[INPUT DATA]:
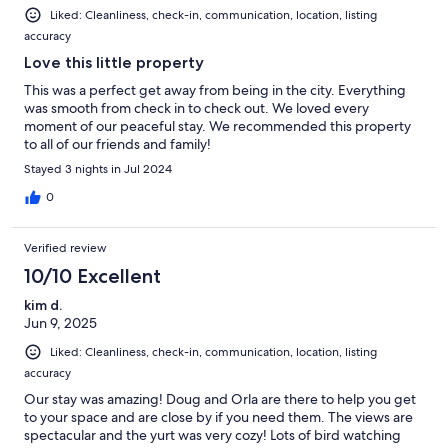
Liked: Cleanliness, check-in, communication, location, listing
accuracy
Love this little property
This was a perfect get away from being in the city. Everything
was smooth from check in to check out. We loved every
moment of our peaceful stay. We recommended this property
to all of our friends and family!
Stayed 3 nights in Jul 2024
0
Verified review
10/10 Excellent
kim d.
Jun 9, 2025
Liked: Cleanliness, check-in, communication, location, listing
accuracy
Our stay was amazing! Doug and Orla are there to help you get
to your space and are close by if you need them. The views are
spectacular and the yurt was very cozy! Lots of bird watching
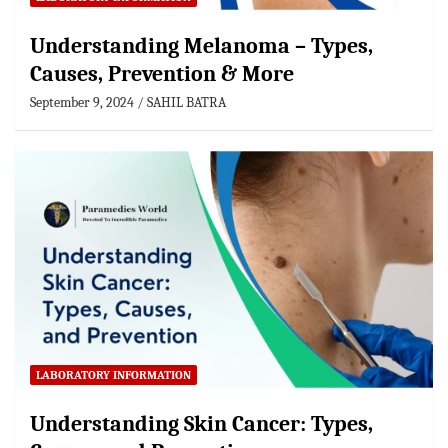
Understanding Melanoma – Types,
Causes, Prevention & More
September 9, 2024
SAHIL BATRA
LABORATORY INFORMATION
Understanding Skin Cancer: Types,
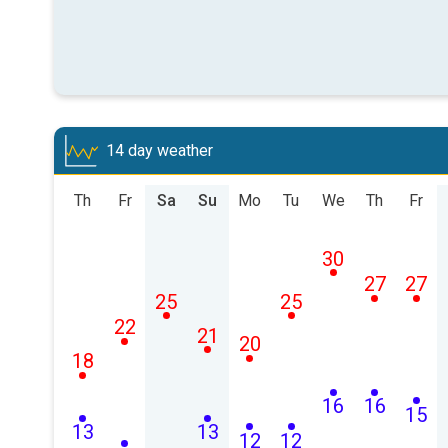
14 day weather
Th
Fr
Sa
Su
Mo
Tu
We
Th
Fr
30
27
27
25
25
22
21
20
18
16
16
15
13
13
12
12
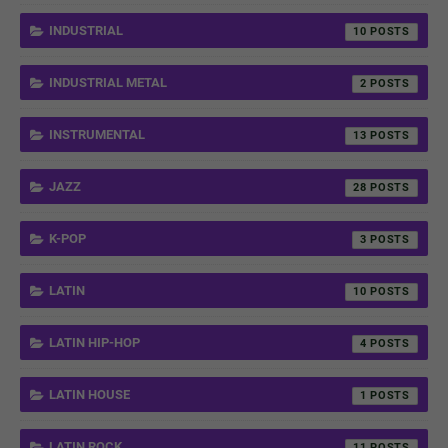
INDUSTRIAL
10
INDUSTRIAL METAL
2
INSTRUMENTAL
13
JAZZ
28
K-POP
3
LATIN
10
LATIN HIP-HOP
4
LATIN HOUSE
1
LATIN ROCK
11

...

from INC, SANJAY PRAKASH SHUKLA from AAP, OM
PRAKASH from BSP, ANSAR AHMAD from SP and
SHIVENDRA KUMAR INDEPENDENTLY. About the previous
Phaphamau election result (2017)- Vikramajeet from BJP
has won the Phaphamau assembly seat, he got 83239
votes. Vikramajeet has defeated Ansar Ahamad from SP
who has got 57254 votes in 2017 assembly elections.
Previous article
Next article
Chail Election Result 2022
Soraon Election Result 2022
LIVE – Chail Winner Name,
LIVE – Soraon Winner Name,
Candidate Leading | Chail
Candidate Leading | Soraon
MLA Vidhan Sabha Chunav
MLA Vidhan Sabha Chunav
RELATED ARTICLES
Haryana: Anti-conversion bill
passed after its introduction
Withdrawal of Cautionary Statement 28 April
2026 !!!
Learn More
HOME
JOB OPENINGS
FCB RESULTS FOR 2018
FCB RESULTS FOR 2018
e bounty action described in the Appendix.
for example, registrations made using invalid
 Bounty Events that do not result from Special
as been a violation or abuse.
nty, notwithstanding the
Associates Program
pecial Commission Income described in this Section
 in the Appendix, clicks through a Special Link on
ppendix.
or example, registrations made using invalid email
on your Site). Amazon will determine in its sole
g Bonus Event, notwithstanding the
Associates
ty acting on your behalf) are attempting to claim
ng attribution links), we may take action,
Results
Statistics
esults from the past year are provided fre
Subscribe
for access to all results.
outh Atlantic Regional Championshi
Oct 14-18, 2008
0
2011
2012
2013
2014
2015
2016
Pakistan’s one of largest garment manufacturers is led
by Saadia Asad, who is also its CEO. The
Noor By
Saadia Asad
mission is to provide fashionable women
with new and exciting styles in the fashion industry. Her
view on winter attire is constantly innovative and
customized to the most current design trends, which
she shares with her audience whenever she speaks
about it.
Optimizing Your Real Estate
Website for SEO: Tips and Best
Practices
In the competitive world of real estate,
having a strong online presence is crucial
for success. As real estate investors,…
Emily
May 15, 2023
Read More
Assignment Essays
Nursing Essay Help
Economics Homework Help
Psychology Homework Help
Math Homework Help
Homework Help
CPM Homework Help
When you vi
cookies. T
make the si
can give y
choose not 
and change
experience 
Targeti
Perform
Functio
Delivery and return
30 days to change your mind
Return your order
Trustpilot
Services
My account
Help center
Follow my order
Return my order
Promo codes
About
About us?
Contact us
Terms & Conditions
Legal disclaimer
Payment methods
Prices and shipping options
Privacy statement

[TASK DETAILS]:
Pick out each line above that includes "using" and show it.

[SOLUTION TO THE EXERCISE]:
for example, registrations made using invalid
or example, registrations made using invalid email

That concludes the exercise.